В 1917 году он записался во флот и вернулся в Штаты только после того, как вторая дивизия была отозвана с Рейна летом 1919 года.
Есть фотография, на которой он и еще один капрал сняты где-то на Рейне с двумя немецкими девушками. Мундиры на Кребсе и его приятеле кажутся слишком узкими. Девушки некрасивы. Рейна на фотографии не видно.
К тому времени, когда Кребс вернулся в свой родной город в штате Оклахома, героев уже перестали чествовать. Он вернулся слишком поздно. Всем жителям города, которые побывали на войне, устраивали торжественную встречу. В этом было немало военной истерии. А теперь наступила реакция. Всем как будто казалось, что смешно возвращаться так поздно, через несколько лет после окончания войны.
Сначала Кребсу, побывавшему под Белло, Суассоном, в Шампани, Сен-Мийеле и в Аргоннском лесу, совсем не хотелось разговаривать о войне. Потом у него возникла потребность говорить, но никому уже не хотелось слушать. В городе до того наслушались рассказов о немецких зверствах, что действительные события уже не производили впечатления. Кребс понял, что нужно врать, для того чтобы тебя слушали. И, соврав дважды, почувствовал отвращение к войне и к разговорам о ней. Отвращение ко всему, которое он часто испытывал на фронте, снова овладело им оттого, что ему пришлось врать. То время, вспоминая о котором он чувствовал внутреннее спокойствие и ясность, то далекое время, когда он делал единственное, что подобает делать мужчине, делал легко и без принуждения, сначала утратило все, что было в нем ценного, а потом и само позабылось.

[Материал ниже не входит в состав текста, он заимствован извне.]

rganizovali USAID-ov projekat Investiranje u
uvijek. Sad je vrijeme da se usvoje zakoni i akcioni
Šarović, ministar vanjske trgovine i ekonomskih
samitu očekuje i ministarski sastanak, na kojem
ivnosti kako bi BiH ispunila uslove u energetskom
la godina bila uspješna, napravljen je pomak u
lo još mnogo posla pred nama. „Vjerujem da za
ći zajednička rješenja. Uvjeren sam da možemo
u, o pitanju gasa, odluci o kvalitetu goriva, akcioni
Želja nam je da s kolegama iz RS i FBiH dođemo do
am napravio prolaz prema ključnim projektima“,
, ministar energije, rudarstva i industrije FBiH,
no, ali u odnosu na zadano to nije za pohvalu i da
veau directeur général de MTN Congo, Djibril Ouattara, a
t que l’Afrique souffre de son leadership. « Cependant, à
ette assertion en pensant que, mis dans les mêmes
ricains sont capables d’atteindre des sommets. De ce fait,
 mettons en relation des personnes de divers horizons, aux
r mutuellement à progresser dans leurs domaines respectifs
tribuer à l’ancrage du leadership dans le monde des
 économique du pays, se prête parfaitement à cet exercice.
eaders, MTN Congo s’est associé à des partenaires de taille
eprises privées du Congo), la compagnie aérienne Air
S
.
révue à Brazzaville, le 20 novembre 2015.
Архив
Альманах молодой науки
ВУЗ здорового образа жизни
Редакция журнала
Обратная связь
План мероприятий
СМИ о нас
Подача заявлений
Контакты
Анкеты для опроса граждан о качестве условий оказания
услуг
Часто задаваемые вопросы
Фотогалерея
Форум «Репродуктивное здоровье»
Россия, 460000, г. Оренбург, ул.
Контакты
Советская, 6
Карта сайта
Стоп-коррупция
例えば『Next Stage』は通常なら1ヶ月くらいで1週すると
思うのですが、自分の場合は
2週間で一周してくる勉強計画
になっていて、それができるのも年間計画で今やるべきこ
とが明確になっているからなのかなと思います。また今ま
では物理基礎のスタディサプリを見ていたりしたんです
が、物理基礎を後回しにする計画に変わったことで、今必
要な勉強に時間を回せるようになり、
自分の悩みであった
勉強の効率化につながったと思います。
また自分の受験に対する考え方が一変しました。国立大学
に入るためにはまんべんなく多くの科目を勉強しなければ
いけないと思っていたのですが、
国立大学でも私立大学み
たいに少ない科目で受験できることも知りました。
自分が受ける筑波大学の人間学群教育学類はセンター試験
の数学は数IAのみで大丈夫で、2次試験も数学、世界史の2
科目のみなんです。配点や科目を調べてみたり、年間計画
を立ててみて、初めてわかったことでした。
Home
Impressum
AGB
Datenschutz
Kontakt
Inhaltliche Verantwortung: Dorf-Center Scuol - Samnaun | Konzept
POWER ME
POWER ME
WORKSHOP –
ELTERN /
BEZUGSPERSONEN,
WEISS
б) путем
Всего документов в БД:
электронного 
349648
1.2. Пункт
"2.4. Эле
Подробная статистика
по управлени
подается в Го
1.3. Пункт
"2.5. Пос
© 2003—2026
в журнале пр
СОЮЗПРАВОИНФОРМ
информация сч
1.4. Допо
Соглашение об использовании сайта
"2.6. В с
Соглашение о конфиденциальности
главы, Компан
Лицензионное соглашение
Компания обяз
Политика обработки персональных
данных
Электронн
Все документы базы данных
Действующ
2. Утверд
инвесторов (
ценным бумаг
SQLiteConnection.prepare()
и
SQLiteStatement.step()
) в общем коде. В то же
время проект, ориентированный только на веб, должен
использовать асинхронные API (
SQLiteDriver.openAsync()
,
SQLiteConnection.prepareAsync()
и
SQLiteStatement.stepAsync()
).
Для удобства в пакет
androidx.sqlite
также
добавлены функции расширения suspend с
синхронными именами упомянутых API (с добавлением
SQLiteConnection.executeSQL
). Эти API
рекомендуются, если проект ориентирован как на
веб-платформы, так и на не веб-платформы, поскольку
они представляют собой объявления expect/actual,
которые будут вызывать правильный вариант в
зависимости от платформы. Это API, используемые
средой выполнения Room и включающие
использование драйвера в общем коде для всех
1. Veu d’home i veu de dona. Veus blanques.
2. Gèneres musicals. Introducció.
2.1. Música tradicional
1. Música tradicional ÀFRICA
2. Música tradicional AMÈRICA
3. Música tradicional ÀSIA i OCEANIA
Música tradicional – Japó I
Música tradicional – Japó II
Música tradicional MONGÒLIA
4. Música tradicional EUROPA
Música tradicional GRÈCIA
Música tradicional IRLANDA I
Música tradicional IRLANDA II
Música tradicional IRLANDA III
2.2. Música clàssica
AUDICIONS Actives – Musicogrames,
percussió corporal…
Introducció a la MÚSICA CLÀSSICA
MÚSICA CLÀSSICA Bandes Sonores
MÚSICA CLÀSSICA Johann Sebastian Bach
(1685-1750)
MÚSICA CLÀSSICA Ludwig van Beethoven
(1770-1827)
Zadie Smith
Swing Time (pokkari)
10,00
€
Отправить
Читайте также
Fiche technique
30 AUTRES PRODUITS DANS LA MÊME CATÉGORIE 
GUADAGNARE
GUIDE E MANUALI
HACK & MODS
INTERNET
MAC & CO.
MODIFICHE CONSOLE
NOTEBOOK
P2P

Врал он безобидно, приписывая себе то, что делали, видели и слышали другие, и выдавая за правду фантастические слухи, ходившие в солдатской среде. Но в бильярдной эти выдумки не имели успеха. Его знакомые, которые слышали обстоятельные рассказы о немецких женщинах, прикованных к пулеметам в Аргоннском лесу, как патриоты не интересовались неприкованными немецкими пулеметчиками и были равнодушны к его рассказам.
Кребсу стало противно преувеличивать и выдумывать, и когда он встречался с настоящим фронтовиком, то, поговорив с ним несколько минут в курительной на танцевальном вечере, впадал в привычный тон бывалого солдата среди других солдат: что на фронте он все время чувствовал только одно – непрестанный, тошнотворный страх. Так он потерял и последнее.